Problem: Every word in the data below belongs in your copy, exactly as given; the pictures do not.

Collected data:

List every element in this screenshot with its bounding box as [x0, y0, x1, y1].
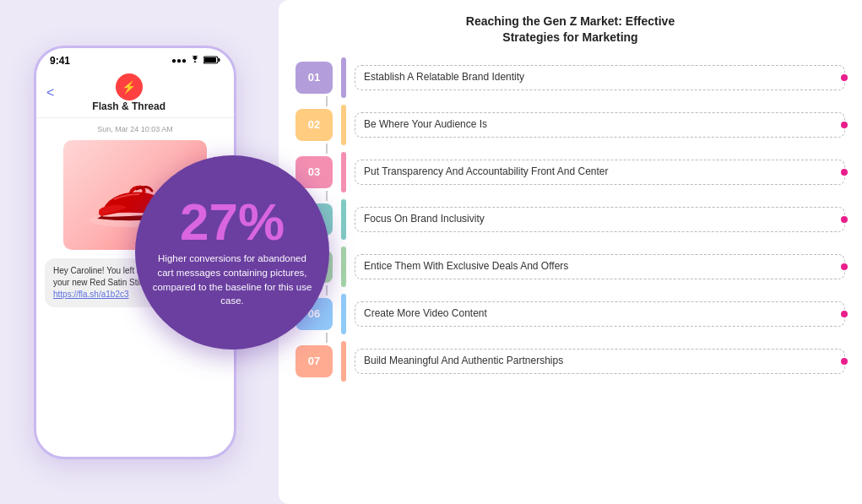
stats-percentage: 27% [180, 196, 285, 248]
date-label: Sun, Mar 24 10:03 AM [45, 125, 225, 133]
connector-dot [841, 74, 848, 81]
strategy-color-bar [341, 152, 346, 192]
connector-dot [841, 358, 848, 365]
strategy-label: Entice Them With Exclusive Deals And Off… [355, 254, 845, 279]
strategy-list: 01 Establish A Relatable Brand Identity … [295, 57, 845, 382]
strategy-item: 05 Entice Them With Exclusive Deals And … [295, 247, 845, 287]
back-arrow-icon[interactable]: < [46, 85, 54, 100]
strategy-item: 07 Build Meaningful And Authentic Partne… [295, 341, 845, 382]
main-container: 9:41 ●●● < ⚡ Flash [0, 0, 862, 504]
strategy-item: 03 Put Transparency And Accountability F… [295, 152, 845, 192]
strategy-label: Build Meaningful And Authentic Partnersh… [355, 349, 845, 374]
connector-dot [841, 122, 848, 128]
connector-dot [841, 216, 848, 223]
battery-icon [203, 56, 220, 66]
strategy-color-bar [341, 247, 346, 287]
brand-name: Flash & Thread [61, 100, 197, 112]
strategy-color-bar [341, 199, 346, 240]
strategy-color-bar [341, 105, 346, 145]
stats-description: Higher conversions for abandoned cart me… [152, 252, 312, 308]
chat-header: < ⚡ Flash & Thread [36, 70, 234, 118]
connector-dot [841, 169, 848, 176]
strategy-label: Be Where Your Audience Is [355, 112, 845, 138]
svg-rect-2 [204, 57, 216, 62]
strategy-number: 07 [295, 345, 333, 377]
contact-info: ⚡ Flash & Thread [61, 73, 197, 112]
wifi-icon [190, 56, 200, 66]
strategy-label: Focus On Brand Inclusivity [355, 207, 845, 232]
brand-logo-icon: ⚡ [122, 80, 136, 94]
strategy-item: 01 Establish A Relatable Brand Identity [295, 57, 845, 98]
connector-dot [841, 311, 848, 317]
brand-avatar: ⚡ [116, 73, 143, 100]
right-panel: Reaching the Gen Z Market: Effective Str… [279, 0, 862, 504]
signal-icon: ●●● [171, 56, 187, 65]
status-bar: 9:41 ●●● [36, 48, 234, 70]
strategy-color-bar [341, 341, 346, 382]
status-time: 9:41 [50, 55, 70, 67]
strategy-label: Establish A Relatable Brand Identity [355, 65, 845, 90]
strategy-item: 06 Create More Video Content [295, 294, 845, 334]
strategy-color-bar [341, 57, 346, 98]
strategy-number: 02 [295, 109, 333, 141]
panel-title: Reaching the Gen Z Market: Effective Str… [295, 14, 845, 46]
svg-rect-1 [219, 58, 220, 62]
strategy-label: Create More Video Content [355, 301, 845, 327]
status-icons: ●●● [171, 56, 220, 66]
strategy-number: 01 [295, 62, 333, 94]
strategy-label: Put Transparency And Accountability Fron… [355, 160, 845, 185]
stats-circle: 27% Higher conversions for abandoned car… [135, 155, 329, 350]
phone-section: 9:41 ●●● < ⚡ Flash [0, 0, 270, 504]
strategy-color-bar [341, 294, 346, 334]
strategy-item: 04 Focus On Brand Inclusivity [295, 199, 845, 240]
strategy-item: 02 Be Where Your Audience Is [295, 105, 845, 145]
message-link[interactable]: https://fla.sh/a1b2c3 [53, 290, 129, 299]
connector-dot [841, 263, 848, 270]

Reply to the task:
List every element in this screenshot with its bounding box as [x0, y0, x1, y1].
stats-percentage: 27% [180, 196, 285, 248]
date-label: Sun, Mar 24 10:03 AM [45, 125, 225, 133]
connector-dot [841, 74, 848, 81]
strategy-color-bar [341, 152, 346, 192]
connector-dot [841, 358, 848, 365]
strategy-label: Entice Them With Exclusive Deals And Off… [355, 254, 845, 279]
strategy-list: 01 Establish A Relatable Brand Identity … [295, 57, 845, 382]
strategy-item: 05 Entice Them With Exclusive Deals And … [295, 247, 845, 287]
back-arrow-icon[interactable]: < [46, 85, 54, 100]
strategy-item: 07 Build Meaningful And Authentic Partne… [295, 341, 845, 382]
main-container: 9:41 ●●● < ⚡ Flash [0, 0, 862, 504]
strategy-item: 03 Put Transparency And Accountability F… [295, 152, 845, 192]
strategy-label: Build Meaningful And Authentic Partnersh… [355, 349, 845, 374]
connector-dot [841, 122, 848, 128]
connector-dot [841, 216, 848, 223]
battery-icon [203, 56, 220, 66]
strategy-color-bar [341, 247, 346, 287]
brand-name: Flash & Thread [61, 100, 197, 112]
strategy-color-bar [341, 199, 346, 240]
strategy-color-bar [341, 105, 346, 145]
stats-description: Higher conversions for abandoned cart me… [152, 252, 312, 308]
chat-header: < ⚡ Flash & Thread [36, 70, 234, 118]
connector-dot [841, 169, 848, 176]
strategy-label: Be Where Your Audience Is [355, 112, 845, 138]
svg-rect-2 [204, 57, 216, 62]
strategy-number: 07 [295, 345, 333, 377]
contact-info: ⚡ Flash & Thread [61, 73, 197, 112]
wifi-icon [190, 56, 200, 66]
strategy-label: Focus On Brand Inclusivity [355, 207, 845, 232]
brand-logo-icon: ⚡ [122, 80, 136, 94]
strategy-item: 01 Establish A Relatable Brand Identity [295, 57, 845, 98]
connector-dot [841, 311, 848, 317]
brand-avatar: ⚡ [116, 73, 143, 100]
right-panel: Reaching the Gen Z Market: Effective Str… [279, 0, 862, 504]
signal-icon: ●●● [171, 56, 187, 65]
status-bar: 9:41 ●●● [36, 48, 234, 70]
strategy-color-bar [341, 341, 346, 382]
status-time: 9:41 [50, 55, 70, 67]
strategy-label: Establish A Relatable Brand Identity [355, 65, 845, 90]
strategy-item: 06 Create More Video Content [295, 294, 845, 334]
strategy-color-bar [341, 57, 346, 98]
strategy-number: 02 [295, 109, 333, 141]
panel-title: Reaching the Gen Z Market: Effective Str… [295, 14, 845, 46]
svg-rect-1 [219, 58, 220, 62]
strategy-label: Create More Video Content [355, 301, 845, 327]
status-icons: ●●● [171, 56, 220, 66]
strategy-number: 01 [295, 62, 333, 94]
strategy-label: Put Transparency And Accountability Fron… [355, 160, 845, 185]
stats-circle: 27% Higher conversions for abandoned car… [135, 155, 329, 350]
phone-section: 9:41 ●●● < ⚡ Flash [0, 0, 270, 504]
strategy-color-bar [341, 294, 346, 334]
strategy-item: 04 Focus On Brand Inclusivity [295, 199, 845, 240]
strategy-item: 02 Be Where Your Audience Is [295, 105, 845, 145]
message-link[interactable]: https://fla.sh/a1b2c3 [53, 290, 129, 299]
connector-dot [841, 263, 848, 270]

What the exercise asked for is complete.